School of Psychology Washington University Program
The Washington University Program at The University of Queensland encourages and supports Psychology majors at Wash U with an opportunity to enrich their education in psychology by studying at UQ.
- Most of the classes at The University of Queensland are listed as 2 units: 2 hours of lecture per week plus 2 hours of lab/discussion.
- The general Washington University policy is to grant 3 units of WU credit for each appropriate and successfully completed 2-unit class at UQ.
- Students in the Psychology Study Abroad Program must enrol in 10 units of UQ courses (successful completion of which will earn 15 WU units).
- Of the 10 UQ units, 6 must be in psychology courses and 4 in non-psychology courses. Of the 4 units of non-psychology courses, at least 2 units must be in an approved course that is directly related to Australia.
- Of the 6 units of psychology courses, 2 of these units are for the required Research Practicum (PSYC3991).
Research Practicum (PSYC3991)
In Research Practicum (PSYC3991), students are provided with hands-on experience in experimental design and implementation. They are made active participants in the ongoing program of a leading researcher, with the latter encouraged to engage in a mentoring role. This puts students in a position to discover what research is really all about.
Students are expected to devote ten hours per week for at least 12 weeks to the various aspects of a small research project. In order to fulfil the educational goals of the program, it is important that students be exposed to a variety of activities. In many cases, it is not appropriate for the students to be directly involved in all aspects of the research process (e.g., in testing or interviewing participants and in conducting data analyses). However, our goal is that they should at least be familiarised with most aspects of the research endeavour. For instance, they may be taken through the procedure, perhaps by serving as a pseudo-participant, as a pseudo-experimenter, and/or having the procedure and its rationale explained to them. A series of readings will be provided by the supervisor in order to familiarise students with the area of research.
Each student should meet with their supervisor at the beginning of the semester to discuss their project. Expectations regarding assessment of the student’s performance should be outlined at the beginning of the semester according to the content on this webpage.
- Students are expected to devote ten hours per week for at least 12 weeks to the various aspects of a small research project. This can include working in the supervisor’s laboratory, attending laboratory meetings, meeting with the supervisor, and reading materials related to the project.

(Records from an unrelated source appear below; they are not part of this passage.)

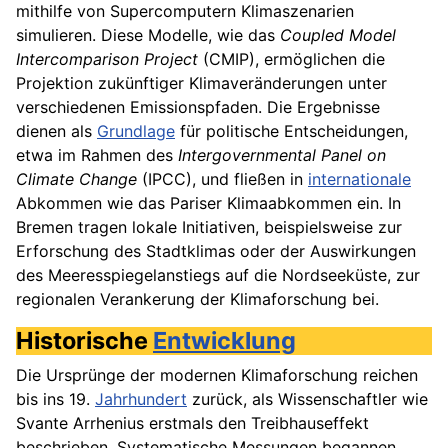
mithilfe von Supercomputern Klimaszenarien
simulieren. Diese Modelle, wie das
Coupled Model
Intercomparison Project
(CMIP), ermöglichen die
Projektion zukünftiger Klimaveränderungen unter
verschiedenen Emissionspfaden. Die Ergebnisse
dienen als
Grundlage
für politische Entscheidungen,
etwa im Rahmen des
Intergovernmental Panel on
Climate Change
(IPCC), und fließen in
internationale
Abkommen wie das Pariser Klimaabkommen ein. In
Bremen tragen lokale Initiativen, beispielsweise zur
Erforschung des Stadtklimas oder der Auswirkungen
des Meeresspiegelanstiegs auf die Nordseeküste, zur
regionalen Verankerung der Klimaforschung bei.
Historische
Entwicklung
Die Ursprünge der modernen Klimaforschung reichen
bis ins 19.
Jahrhundert
zurück, als Wissenschaftler wie
Svante Arrhenius erstmals den Treibhauseffekt
beschrieben. Systematische Messungen begannen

- A requirement of the PSYC3991 Research Practicum is for students to keep a diary of their involvement in their particular research project. Students are expected to keep a log of when they were involved in their project (i.e., days and hours) and exactly what it was they were doing. The supervisor should meet with the student to discuss the reflective log or report for at least one 30-minute session per fortnight. In this way, the supervisor can easily monitor the quality and variety of the student's exposure to research-related activities. The reflective log can include brief summaries and commentaries on background reading and/or library activities. In situations where the student has not met the supervisor’s expectations, a note must be made of how this is to be addressed. The diary is not graded. However, failure to adequately complete the diary will result in a fail being awarded for this course.
- Students also are expected to write a literature review/research report in APA format. This report is to be turned in to the supervisor (who will provide feedback) and both the UQ program co-ordinator and the Wash U program co-ordinator. Details of the report are up to the supervisor and will obviously depend on the nature of the work. For example, if the student is involved primarily in a literature search, then a review paper would be appropriate. If they spend their time running experiments and collecting data, then an empirical paper would be appropriate. (For details of the requirements for the report to be turned in to the Wash U program co-ordinator see the Wash U Psychology Department Undergraduate Website
- The research report is due to the supervisor exactly two weeks before the classes for the semester end (see the UQ Academic Calendar for precise dates for when the First or Second Semester classes end). Supervisors are then expected to provide feedback to the student on these drafts within the next week, and the final draft is to be turned in to the UQ program co-ordinator on the last day of the classes for the semester (and to the Wash U program co-ordinator at the beginning of the next semester back at Wash U). Under exceptional circumstances, supervisors may negotiate an extension with a student, although this should not go beyond an additional week and the UQ program co-ordinator must be informed. It is acceptable for reports to be sent to the program co-ordinators electronically. Failure to adequately complete the report will result in a fail being awarded for this course.
School of Psychology Wash U Mentorship Program
The School of Psychology also offers an informal Mentorship Program for Wash U students in the Psychology Study Abroad Program. The program allows Wash U students to nominate particular faculty in the School with whom they would like to meet. Each student can list their research interests, nominate up to three mentors, and provide a brief biography.
Then the UQ program co-ordinator will put each student in touch with their mentors so they can meet informally, discuss research, and perhaps get involved in some of the projects and events in the School that are directly relevant to the student’s interests.
To enrol in the mentorship program:
The UQ program co-ordinator will provide each faculty member a list of interested Wash U students, and they will contact you to arrange a meeting, coffee, a lab tour, lunch, or whatever is suitable.